De la lumière, partout

Diane Dufresne offrait dimanche soir à la Maison symphonique le premier d’une courte série de spectacles conçus avec les Violons du Roy. Un enrobage classique pour la pop unique de Dufresne — qui présentait six nouvelles pièces, une bonne partie de son album Effusions et, bien sûr, quelques incontournables de cette grande dame aux mille extravagances.
Photo: Annik MH de Carufel - Le Devoir Diane Dufresne offrait dimanche soir à la Maison symphonique le premier d’une courte série de spectacles conçus avec les Violons du Roy. Un enrobage classique pour la pop unique de Dufresne — qui présentait six nouvelles pièces, une bonne partie de son album Effusions et, bien sûr, quelques incontournables de cette grande dame aux mille extravagances.

Le cadre était relativement intimiste pour une chanteuse capable de toutes les extravagances (Magie rose, en 1984 au Stade). Mais avec Dufresne, tout a de l’ampleur. Le souffle est large. Il y a chez elle de l’infiniment grand même dans le tout petit. Et dans l’écrin de l’Adresse symphonique, accompagnée des Violons du Roy dirigés par Simon Leclerc, Dufresne fut dimanche ce que Dufresne est depuis 40 ans maintenant : une géante qui allume. Dit simplement, ce projet spécial – qui sera présenté dans quelques villes du Québec – est d’une qualité remarquable.

Les arrangements de Leclerc donnent l’impression que les chansons traitées ont été écrites ainsi et jamais chantées autrement. C’est rare. On a en tête quelques exemples évoquant le difficile mariage entre chanson populaire et musique classique : ici, tout est juste. Magnifié. Porté plus haut.

Aux chansons parfois torturées de Dufresne, les cordes des Violons du Roy (une quinzaine de membres, dont le pianiste Olivier Godin) venaient amplifier l’émotion, soulever des vagues et des tempêtes que le texte évoquait, mais sans jamais en faire trop, sans jamais surjouer. Brillant travail.

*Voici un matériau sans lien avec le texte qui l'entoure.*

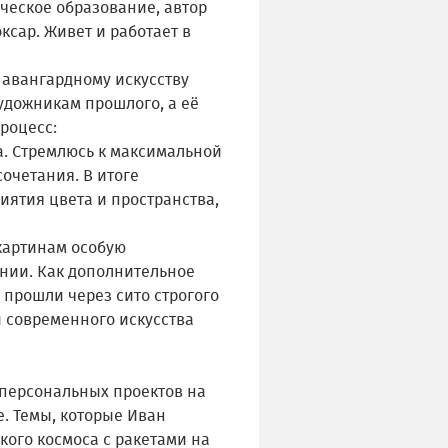
ческое образование, автор
ксар. Живет и работает в
 авангардному искусству
удожникам прошлого, а её
роцесс:
ва. Стремлюсь к максимальной
очетания. В итоге
ятия цвета и пространства,
картинам особую
ении. Как дополнительное
 прошли через сито строгого
й современного искусства
персональных проектов на
е. Темы, которые Иван
кого космоса с ракетами на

Et Dufresne… Impériale, Dufresne, dans sa robe noire et blanche comme seule Dufresne peut en porter. Divisé en trois blocs thématiques (chansons d’amour, de folie et d’environnement), le répertoire touchait à l’album Effusions, à Bashung, à Jonasz, à quelques classiques de Dufresne. Mais peu importe. Il touchait à l’âme de la musique, surtout.

Car Dufresne ne fait pas que chanter : elle incarne. Elle tremble. Elle explose. Elle retient. Elle libère. Elle vit chaque parole de chaque chanson. Exubérante, bien sûr, mais toujours au service de la musique. À 68 ans, sa voix n’a pas pris une ride, n’a pas perdu une once de puissance et de pureté. C’est encore pleine lumière, et c’est encore de l’art en majuscule.

2 commentaires
  • Zohra Joli - Inscrit 11 décembre 2012 08 h 02

    Unique

    Merci pour cet article.j'ai toujours trouvé que Diane Dufresne était une classe à part, bien au delà d'une C.Dion ou même d'une G.Reno.
    Originale et intense, elle nous fait vibrer comme personne d'autre ne sait le faire.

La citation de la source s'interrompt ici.